I am being haunted by a terrible vision—although it feels familiar to these bones, I don’t trust myself the talent to convey it. I feel as if I am on the verge of a discovery that will ring in the long awaited Re-establishment, but the image and meaning are transitory: just as the words begin to form they’re swept away in a tempest of ash. It is my duty to forewarn the Communitas, but I am unable to mold the message.

I spent a great number of days crafting a plan to circumvent that terrible phantom. I resolved to consult the remains of the Archives of the Common History that I had liberated from that Degenerate Duke one frenzied spring evening. I cringed at the thought—I hadn’t ventured into the corridors of this monstrous ship since being warned off my explorations—going back into the lower decks was a distressing thought, but I must find a way to make the illusionary whole. I must snatch reality from fog. I must make the diaspora understand what is at stake.

I gathered my courage and sat off in search of the hold. At length I found my way to the trunks which I hadn’t set eye upon since that whirling escape from the heart of that Mad Empire. Pursued by the cackling howls of the Minions for nearly a fortnight, I fought my way through untamed forests and immense cities. Everyone I met along the way was as crazed and monstrous as the Duke himself; Mr. Freud built for himself a sick land. I tried to blend in, tried to hide in plain sight. I tried to disguise my discomfort, but at every turn I was unmasked as a heretic.
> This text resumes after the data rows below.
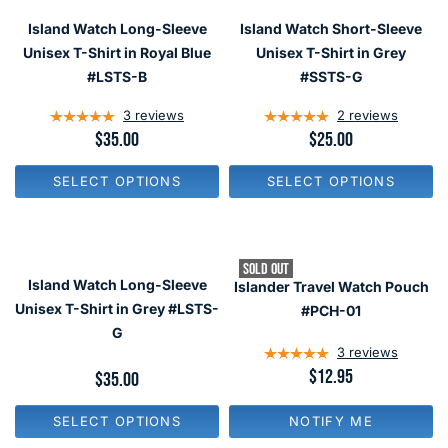
R
R
I
Island Watch Long-Sleeve
Island Watch Short-Sleeve
I
C
C
Unisex T-Shirt in Royal Blue
Unisex T-Shirt in Grey
E
E
$
#LSTS-B
#SSTS-G
$
3
2
5
3
reviews
2
reviews
5
R
$35.00
R
$25.00
E
E
G
G
SELECT OPTIONS
SELECT OPTIONS
U
U
L
L
A
A
R
R
P
P
SOLD OUT
R
R
Island Watch Long-Sleeve
Islander Travel Watch Pouch
I
I
C
C
Unisex T-Shirt in Grey #LSTS-
#PCH-01
E
E
G
$
$
3
reviews
3
2
R
$12.95
5
5
R
$35.00
E
E
G
G
NOTIFY ME
SELECT OPTIONS
U
U
L
L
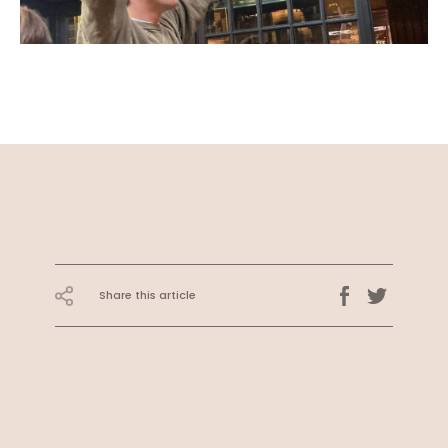
Share this article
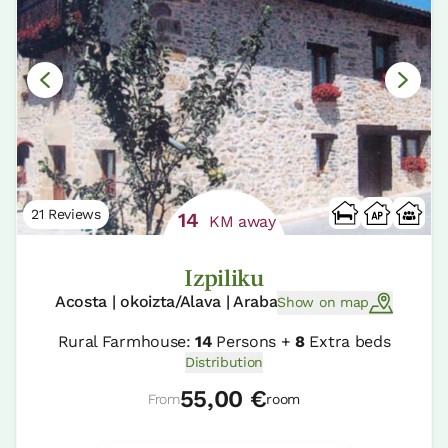
21 Reviews
14
KM away
Izpiliku
Acosta | okoizta/Alava | Araba
Show on map
Rural Farmhouse:
14
Persons +
8
Extra beds
Distribution
55,00 €
From
room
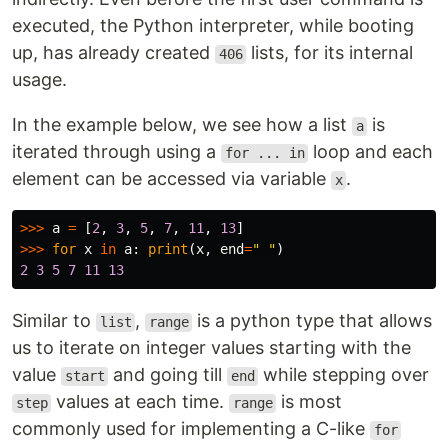
executed, the Python interpreter, while booting
up, has already created
lists, for its internal
406
usage.
In the example below, we see how a list
is
a
iterated through using a
loop and each
for ... in
element can be accessed via variable
.
x
>>>
a
=
[
2
,
3
,
5
,
7
,
11
,
13
]
>>>
for
x
in
a
:
print
(
x
,
end
=
" "
)
2
3
5
7
11
13
Similar to
,
is a python type that allows
list
range
us to iterate on integer values starting with the
value
and going till
while stepping over
start
end
values at each time.
is most
step
range
commonly used for implementing a C-like
for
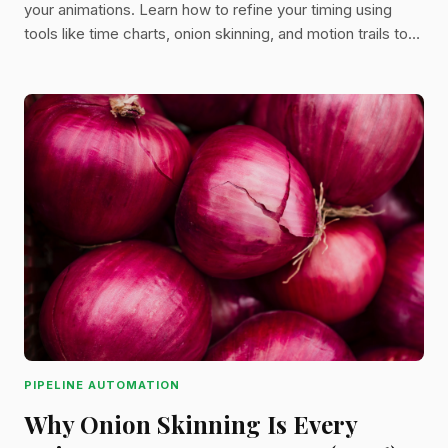
your animations. Learn how to refine your timing using
tools like time charts, onion skinning, and motion trails to
bring your stories to life.
PIPELINE AUTOMATION
Why Onion Skinning Is Every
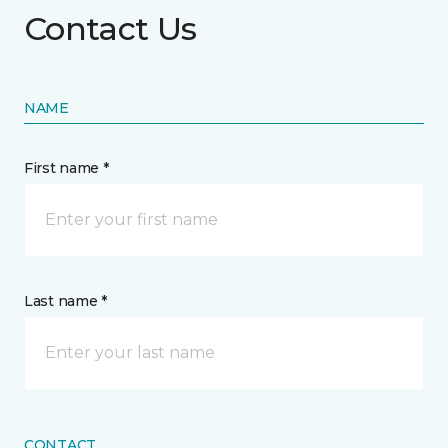
Contact Us
NAME
First name *
Last name *
CONTACT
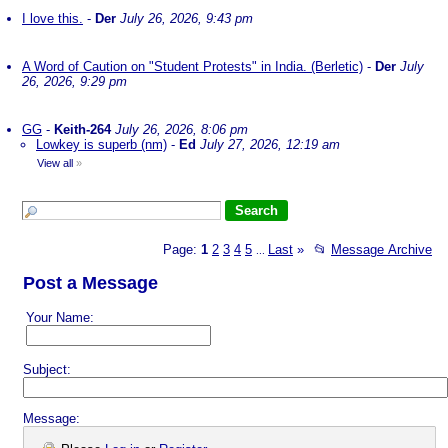
I love this.
-
Der
July 26, 2026, 9:43 pm
A Word of Caution on "Student Protests" in India. (Berletic)
-
Der
July
26, 2026, 9:29 pm
GG
-
Keith-264
July 26, 2026, 8:06 pm
Lowkey is superb (nm)
-
Ed
July 27, 2026, 12:19 am
View all
»
Page:
1
2
3
4
5
Last
»
📂
Message Archive
...
Post a Message
Your Name:
Subject:
Message:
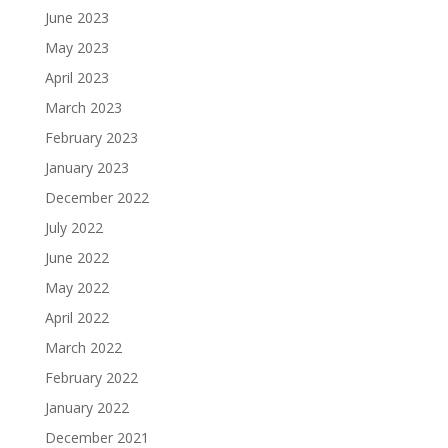
June 2023
May 2023
April 2023
March 2023
February 2023
January 2023
December 2022
July 2022
June 2022
May 2022
April 2022
March 2022
February 2022
January 2022
December 2021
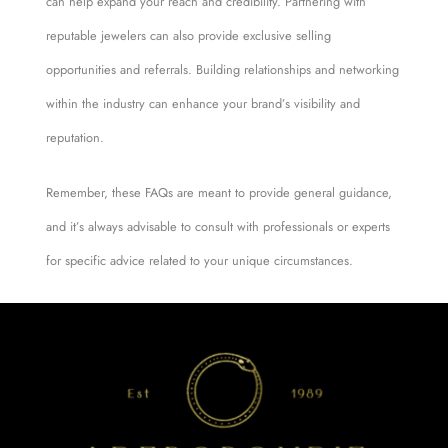
can help expand your reach and credibility. Partnering with
reputable jewelers can also provide exclusive selling
opportunities and referrals. Building relationships and networking
within the industry can enhance your brand’s visibility and
reputation.
Remember, these FAQs are meant to provide general guidance,
and it’s always advisable to consult with professionals or experts
for specific advice related to your unique circumstances.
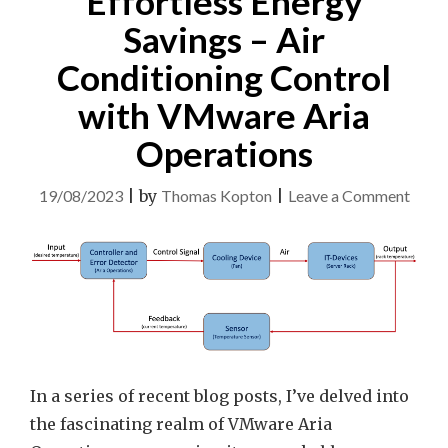
Effortless Energy
Savings – Air
Conditioning Control
with VMware Aria
Operations
on
19/08/2023
|
by
Thomas Kopton
|
Leave a Comment
Effor
Ener
Savin
–
Air
Condi
Contr
In a series of recent blog posts, I’ve delved into
with
the fascinating realm of VMware Aria
VMw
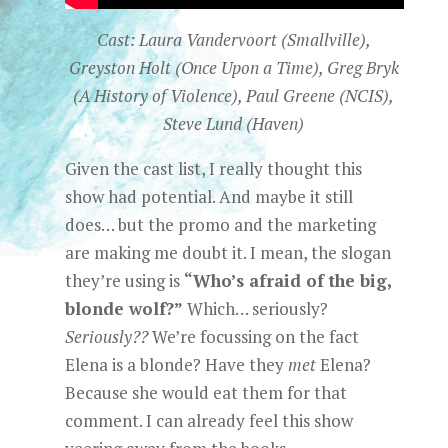
Cast: Laura Vandervoort (Smallville),
Greyston Holt (Once Upon a Time), Greg Bryk
(A History of Violence), Paul Greene (NCIS),
Steve Lund (Haven)
Given the cast list, I really thought this
show had potential. And maybe it still
does… but the promo and the marketing
are making me doubt it. I mean, the slogan
they’re using is
“Who’s afraid of the big,
blonde wolf?”
Which… seriously?
Seriously??
We’re focussing on the fact
Elena is a blonde? Have they
met
Elena?
Because she would eat them for that
comment. I can already feel this show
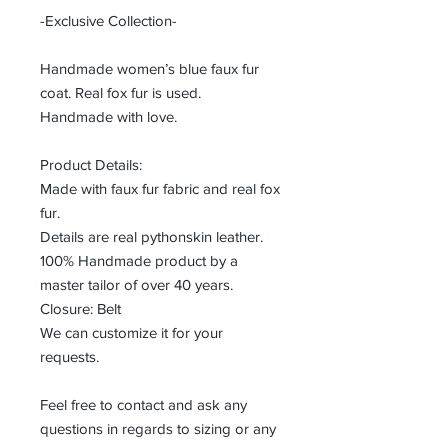
-Exclusive Collection-
Handmade women’s blue faux fur
coat. Real fox fur is used.
Handmade with love.
Product Details:
Made with faux fur fabric and real fox
fur.
Details are real pythonskin leather.
100% Handmade product by a
master tailor of over 40 years.
Closure: Belt
We can customize it for your
requests.
Feel free to contact and ask any
questions in regards to sizing or any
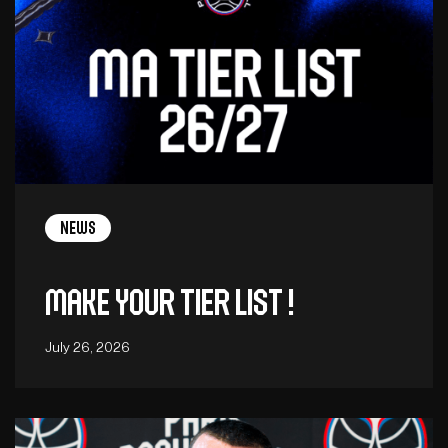
News
Make your tier list !
July 26, 2026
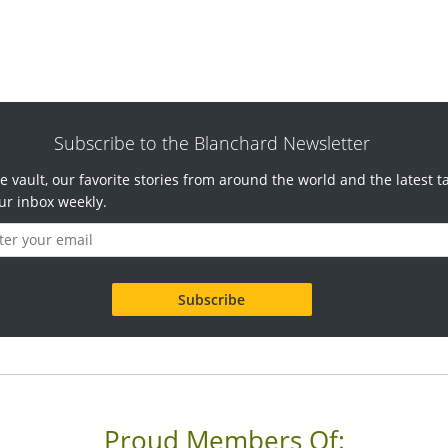
Subscribe to the Blanchard Newsletter
e vault, our favorite stories from around the world and the latest t
ur inbox weekly.
Proud Members Of:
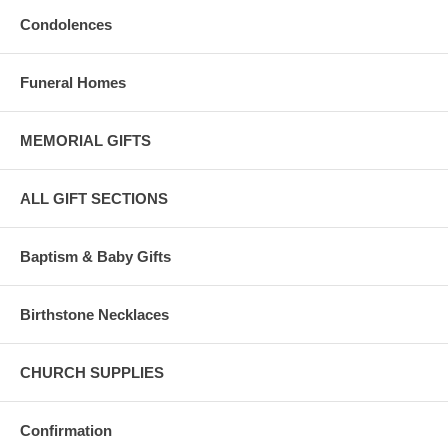
Condolences
Funeral Homes
MEMORIAL GIFTS
ALL GIFT SECTIONS
Baptism & Baby Gifts
Birthstone Necklaces
CHURCH SUPPLIES
Confirmation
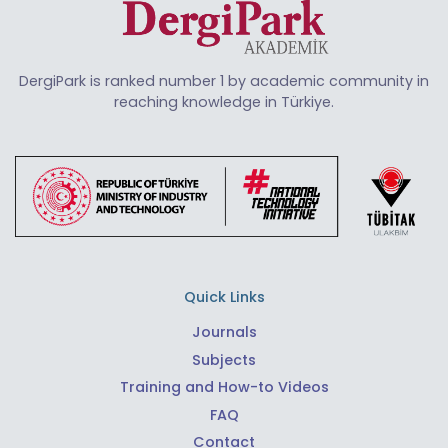
DergiPark is ranked number 1 by academic community in
reaching knowledge in Türkiye.
Quick Links
Journals
Subjects
Training and How-to Videos
FAQ
Contact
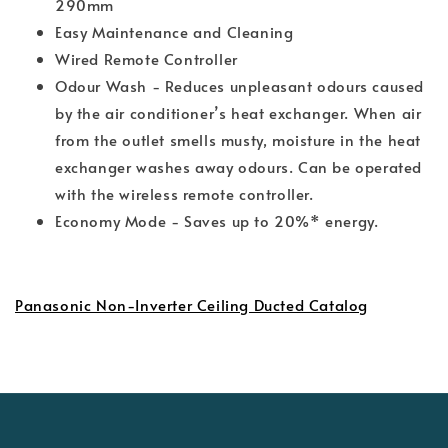
290mm
Easy Maintenance and Cleaning
Wired Remote Controller
Odour Wash - Reduces unpleasant odours caused
by the air conditioner’s heat exchanger. When air
from the outlet smells musty, moisture in the heat
exchanger washes away odours. Can be operated
with the wireless remote controller.
Economy Mode - Saves up to 20%* energy.
Panasonic Non-Inverter Ceiling Ducted Catalog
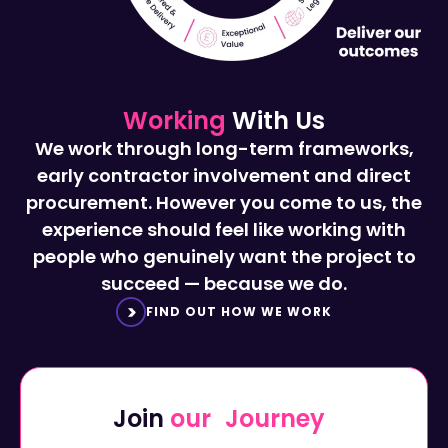
Working
With Us
We work through long-term frameworks,
early contractor involvement and direct
procurement. However you come to us, the
experience should feel like working with
people who genuinely want the project to
succeed — because we do.
FIND OUT HOW WE WORK
Join
our Journey
Start a career with Octavius...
I made it aboard this renegade steamer with but my life and what remained of a once great archive. That was a lifetime ago. A life that I can barely take account of—save for brief flashes of bloody lips, either laughing or snarling, which I cannot tell. Save for a tumbling goblet of red wine. A bejeweled hand dangling from a decadent throne. Tattered velvet over broken glass. A winding road. And disgrace. Madness. Escape and Freedom. A freedom which would later be reveled to be anything but. Allow me this singular weakness, and forgive me it as the disheveled rambling of the downtrodden—I cannot help but wonder if the Duke was right.

From the darkness of the tramp steamer’s hold I was seized by another memory. My most favored recollection, the only one I trust. This is the only event of which I am sure: We met. After an extended period of misgivings and second-guesses, we met. We met in the Great Library—with its formidable walls that radiate darkness in the same mysterious manner that you radiate joy. You couldn’t have known this at the time—but in hindsight, I have come to realize you did suspect—I sought you out. I conjured you from the darkness. There, amongst the stacks, and nooks, and endless shelves, I created you. From nothing more than my own dreadful desire and need, I willed you into that translucent vault. I sought to make amends for my terrible actions—and in return received if not forgiveness, then remission. The terrible weight that had been with me all that time suddenly crumbled, and what remained was easily sloughed off. As things go, it was sometime later before I realized that in my uncertain agitation I had failed to complete my mission. I failed to let it be known that even if we should never meet again the world feels less lonely knowing you’re in it.

These memories are meaningless of course. And I’m unsure of the validity of the better part of them. But they fuel my commitment. If I could escape, or even only imagine escaping the Empire; if I could conjure an old friend from the deep; then surely I can find something to abide my understanding—some document that transcends my inability to catch a shadow. Just as I summoned you, I will summon a proclarative map. There must be one—In the long history of the ‘gentsia, someone must have documented this Tormentor. My plan is simply: I shall will into existence a map that will make firm my vision; which will allow me to share it with my gentle comrades.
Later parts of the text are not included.